Die Polizei hat direkte Kontrolle darüber, wie die Gegenüberstellungen durchgeführt werden. Beunruhigenderweise stellten wir fest, dass die Methode zur Darstellung der Gegenüberstellungen und die Position des Verdächtigen in der Gegenüberstellung die Genauigkeit der Identifizierung nicht verbesserte, wenn das Erscheinungsbild des Verdächtigen verändert wurde.

Zusammenfassend deuten unsere Ergebnisse darauf hin, dass sich das Aussehen eines Täters in der Zeitspanne zwischen einem Verbrechen und der polizeilichen Gegenüberstellung ändert und Zeugen ihn möglicherweise für eine andere Person halten. Selbst Änderungen, die natürlich, leicht und häufig auftreten, scheinen zu einem großen Rückgang der Identifizierungsgenauigkeit zu führen.

Auf dieser Grundlage haben Augenzeugen aus der Forschung und Politik möglicherweise die Fähigkeiten von Augenzeugen, in der realen Welt anhand von Gegenüberstellungen Personen zu identifizieren, deutlich überschätzt.

Wohin von hier?

Im letzten Jahrzehnt sind auf dem Gebiet der Gegenüberstellung durch die Polizei einige spannende Neuerungen aufgetaucht, die (theoretisch) dem eingeschränkten Wiedererkennungsvermögen von Augenzeugen besser Rechnung tragen könnten.

So wurden beispielsweise in jüngster Zeit eine Reihe experimenteller Gegenüberstellungen entwickelt, bei denen von den Zeugen keine kategorische (ja/nein) Identifizierung verlangt wird.

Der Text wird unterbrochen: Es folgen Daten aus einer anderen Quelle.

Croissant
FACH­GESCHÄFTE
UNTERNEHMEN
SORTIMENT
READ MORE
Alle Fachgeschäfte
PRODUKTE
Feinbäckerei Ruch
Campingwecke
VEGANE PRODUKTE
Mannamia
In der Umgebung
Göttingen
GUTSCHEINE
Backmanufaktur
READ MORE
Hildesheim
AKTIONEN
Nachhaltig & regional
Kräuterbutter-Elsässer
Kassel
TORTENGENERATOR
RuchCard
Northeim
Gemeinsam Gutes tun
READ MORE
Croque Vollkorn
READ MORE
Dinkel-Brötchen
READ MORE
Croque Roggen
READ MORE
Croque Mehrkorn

Diese neuen Verfahren definieren die Erkennung als Ähnlichkeit oder passend Aufgaben, bei denen Zeugen bewerten, wie sehr die Erinnerung der Mitglieder der Gegenüberstellung an den Täter übereinstimmt.

Obwohl derartige Verfahren für Ermittlungs- und Rechtszwecke noch nicht empfohlen werden, könnten sie die Zukunft der Polizeiaufstellungen und kann helfen, Reduzierung von Fehlurteilen im Zusammenhang mit falschen Identifizierungen.